The “Other” Politics of Ayotzinapa

How a popular movement arisen from the forced disappearance of student-teachers in Mexico demonstrates a horizontal politics of shared leadership.


How a popular movement arisen from the forced disappearance of student-teachers in Mexico demonstrates a horizontal politics of shared leadership.

Family and colleagues of 43 student-teachers[2] forcibly disappeared and feared killed in Iguala, Guerrero last September 26, 2014 have grown into a civilian movement known as “Ayotzinapa” that includes people from all walks of life and from around the world. Their simple but powerful actions of visibility and protest have put in stark light the excesses and failures of a corrupt government structure which operates in deep collusion with drug lords and corporate interests. The case of Ayotzinapa is but a window into a larger pattern of forced disappearances that plagues the nation as a whole. The movement demands accountability and justice for all of Mexico’s disappeared as well as for radical change in a country ravaged by an epidemic of extreme violence, corruption and impunity.

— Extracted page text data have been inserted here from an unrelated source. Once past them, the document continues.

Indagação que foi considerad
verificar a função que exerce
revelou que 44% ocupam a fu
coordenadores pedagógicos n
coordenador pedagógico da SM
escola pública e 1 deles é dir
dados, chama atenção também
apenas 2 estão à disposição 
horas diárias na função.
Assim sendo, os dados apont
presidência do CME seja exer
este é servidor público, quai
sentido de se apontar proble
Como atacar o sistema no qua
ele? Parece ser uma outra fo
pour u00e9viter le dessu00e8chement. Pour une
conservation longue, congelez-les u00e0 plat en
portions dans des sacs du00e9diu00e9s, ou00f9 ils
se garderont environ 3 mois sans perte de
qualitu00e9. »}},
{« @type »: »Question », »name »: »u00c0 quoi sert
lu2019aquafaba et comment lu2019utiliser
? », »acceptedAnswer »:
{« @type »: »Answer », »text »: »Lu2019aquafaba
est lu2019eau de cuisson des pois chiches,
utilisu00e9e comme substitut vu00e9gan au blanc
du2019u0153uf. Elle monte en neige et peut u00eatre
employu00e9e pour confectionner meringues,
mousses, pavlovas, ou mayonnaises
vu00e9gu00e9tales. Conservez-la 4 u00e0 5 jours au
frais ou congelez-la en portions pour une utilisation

Theirs is another “¡Ya Basta!” (Enough!), reminiscent of the Zapatista uprising that in 1994 rose up in response to the North American Free Trade Agreement which sounded a death-toll of the Mexican campesino, a largely indigenous and poor peasantry. Carrying this history and awareness in their resistance as campesinos themselves, the Ayotzinapa families, students and teachers manifest the kind of ethics and politics called for by the Zapatista Sixth Declaration of the Lacandon Jungle in 2006. La Sexta, as it became known in Spanish, called for a new way of doing politics, one that does not rely on political parties or electoral circuses, but rather one that is based on an ethics of accountability where “the people rule and the government obeys,”[3] a politics comprised of “everything for everyone, nothing for us.” In short: a politics from below and to the left…by the people for the people.

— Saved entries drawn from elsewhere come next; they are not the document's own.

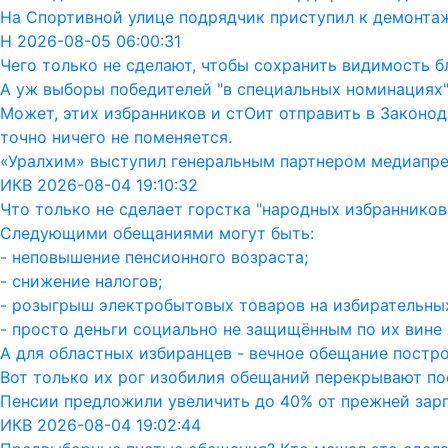
На Спортивной улице подрядчик приступил к демонта
Н 2026-08-05 06:00:31
Чего только не сделают, чтобы сохранить видимость бл
А уж выборы победителей "в специальных номинациях"
Может, этих избранников и стОит отправить в Законод
точно ничего не поменяется.
«Уралхим» выступил генеральным партнером медиапр
ИКВ 2026-08-04 19:10:32
Что только не сделает горстка "народных избранников"
Следующими обещаниями могут быть:
- неповышение пенсионного возраста;
- снижение налогов;
- розыгрыш электробытовых товаров на избирательных
- просто деньги социально не защищённым по их вине 
А для областных избиранцев - вечное обещание постро
Вот только их рог изобилия обещаний перекрывают пос
Пенсии предложили увеличить до 40% от прежней зар
ИКВ 2026-08-04 19:02:44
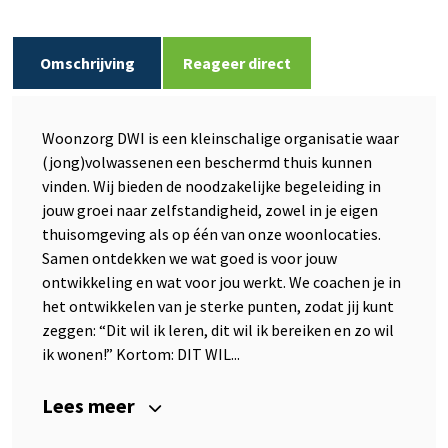
Omschrijving
Reageer direct
Woonzorg DWI is een kleinschalige organisatie waar
(jong)volwassenen een beschermd thuis kunnen
vinden. Wij bieden de noodzakelijke begeleiding in
jouw groei naar zelfstandigheid, zowel in je eigen
thuisomgeving als op één van onze woonlocaties.
Samen ontdekken we wat goed is voor jouw
ontwikkeling en wat voor jou werkt. We coachen je in
het ontwikkelen van je sterke punten, zodat jij kunt
zeggen: “Dit wil ik leren, dit wil ik bereiken en zo wil
ik wonen!” Kortom: DIT WIL...
Lees meer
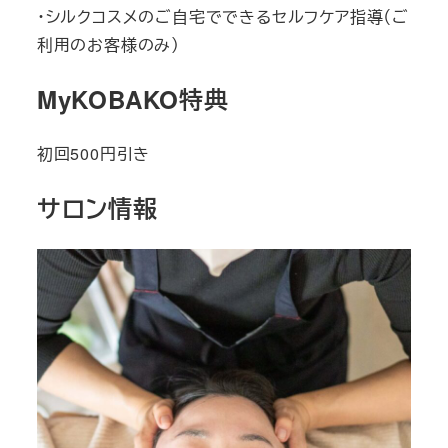
・シルクコスメのご自宅でできるセルフケア指導（ご
利用のお客様のみ）
MyKOBAKO特典
初回500円引き
サロン情報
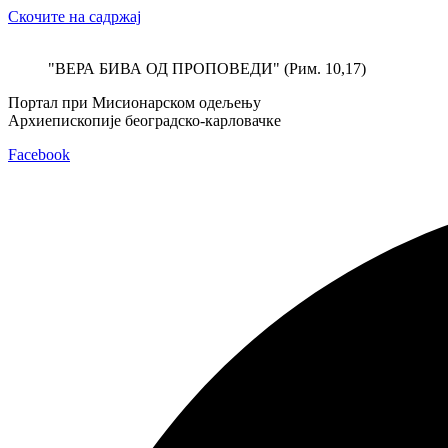
Скочите на садржај
"ВЕРА БИВА ОД ПРОПОВЕДИ" (Рим. 10,17)
Портал при Мисионарском одељењу
Архиепископије београдско-карловачке
Facebook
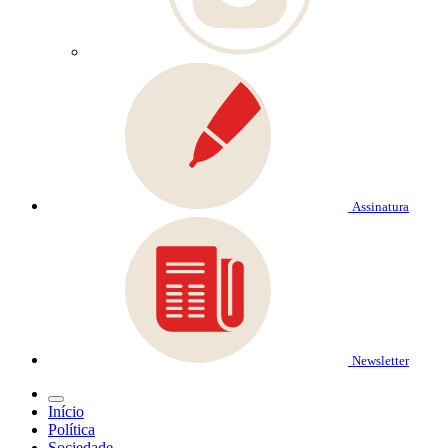
Assinatura
Newsletter
Início
Política
Sociedade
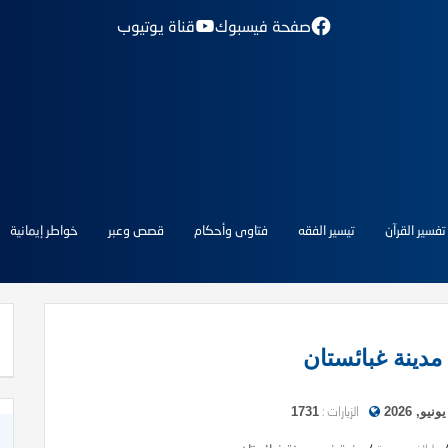
صفحة فيسبوك
قناة يوتيوب
تفسير القرآن
تيسير الفقه
فتاوى وأحكام
قصص وعبر
خواطر إيمانية
دينة غبائستان
الزيارات :
1731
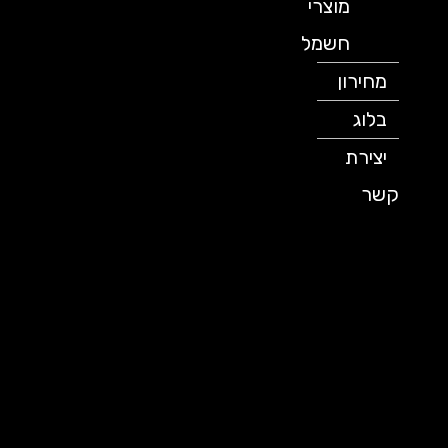
מוצרי
חשמל
מחירון
בלוג
יצירת
קשר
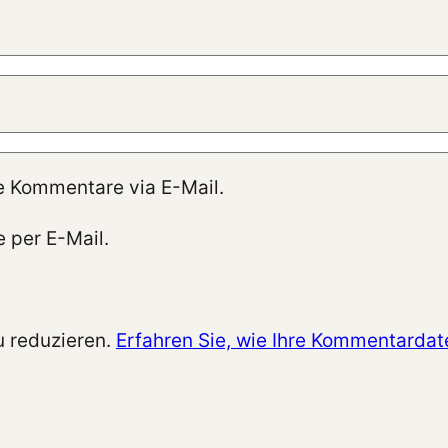
e Kommentare via E-Mail.
 per E-Mail.
 reduzieren.
Erfahren Sie, wie Ihre Kommentardat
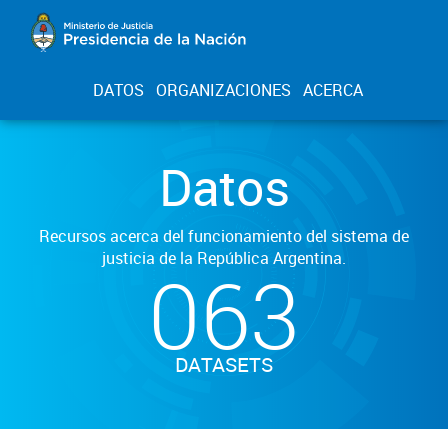
DATOS
ORGANIZACIONES
ACERCA
Datos
Recursos acerca del funcionamiento del sistema de
justicia de la República Argentina.
063
DATASETS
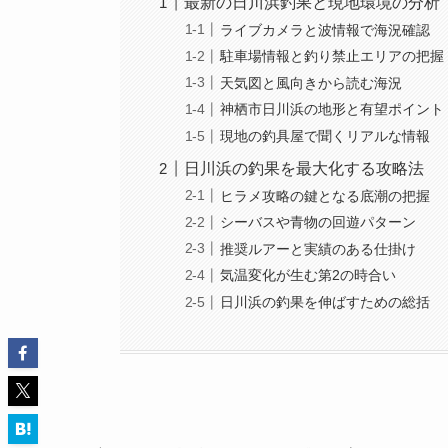
最新の日川浜釣果と現地環境の分析
ライブカメラと波情報で海況確認
駐車場情報と釣り禁止エリアの把握
天気図と風向きから読む海況
神栖市日川浜の地形と有望ポイント
現地の釣具屋で聞くリアルな情報
日川浜の釣果を最大化する攻略法
ヒラメ攻略の鍵となる底潮の把握
シーバスや青物の回遊パターン
推奨ルアーと実績のある仕掛け
気温変化が生む第2の時合い
日川浜の釣果を伸ばすための総括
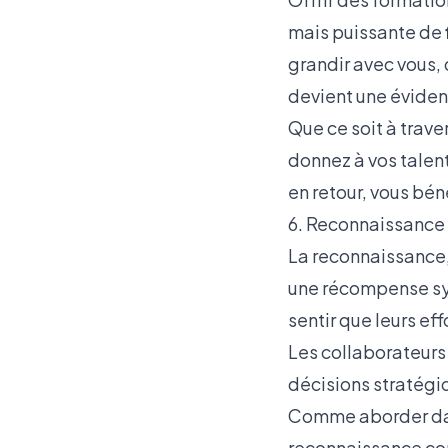
mais puissante de
grandir avec vous,
devient une éviden
Que ce soit à trav
donnez à vos talent
en retour, vous béné
6. Reconnaissance 
La reconnaissance,
une récompense sym
sentir que leurs eff
Les collaborateurs 
décisions stratégiq
Comme aborder dans 
reconnaissance con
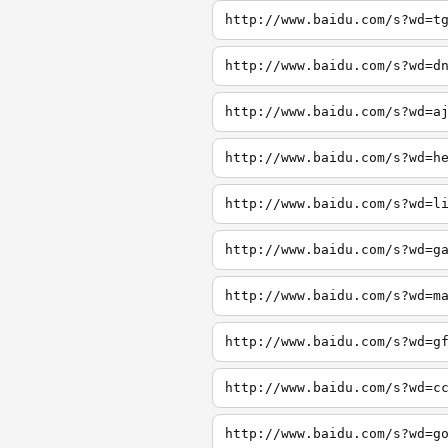
http://www.baidu.com/s?wd=t
http://www.baidu.com/s?wd=d
http://www.baidu.com/s?wd=a
http://www.baidu.com/s?wd=h
http://www.baidu.com/s?wd=l
http://www.baidu.com/s?wd=g
http://www.baidu.com/s?wd=m
http://www.baidu.com/s?wd=g
http://www.baidu.com/s?wd=c
http://www.baidu.com/s?wd=g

It comes at a crucial time, as Mexico seems to be sinking into an even more severe political and economic crisis: the peso keeps falling[4] while disappearances[5] and assassinations[6] keep rising. Meanwhile civilian social protests are violently repressed by the state, while a daily theater of death is delivered by the various drug cartels terrorizing the nation with uncountable disappearances, beheadings and hanging corpses. Such gruesome spectacles are meant to intimidate the populace into fearful denial, complacency and silence. Official estimates state that over 100,000 people have been killed and approximately 25,000 disappeared since former President Calderon declared war on the drug lords in 2006. Many believe the actual numbers are much higher. The Ayotzinapa case confirmed the suspected link between murderous drug cartels and the governments of ruling political parties as both municipal police and federal army were involved in detaining the student-teachers that fateful 26th of September, resulting in 3 dead and 43 disappeared. The federal government has completely failed to provide explanations for the army’s role in the students’ disappearance, denying access to the army barracks from where came the last signal of their cellular phones.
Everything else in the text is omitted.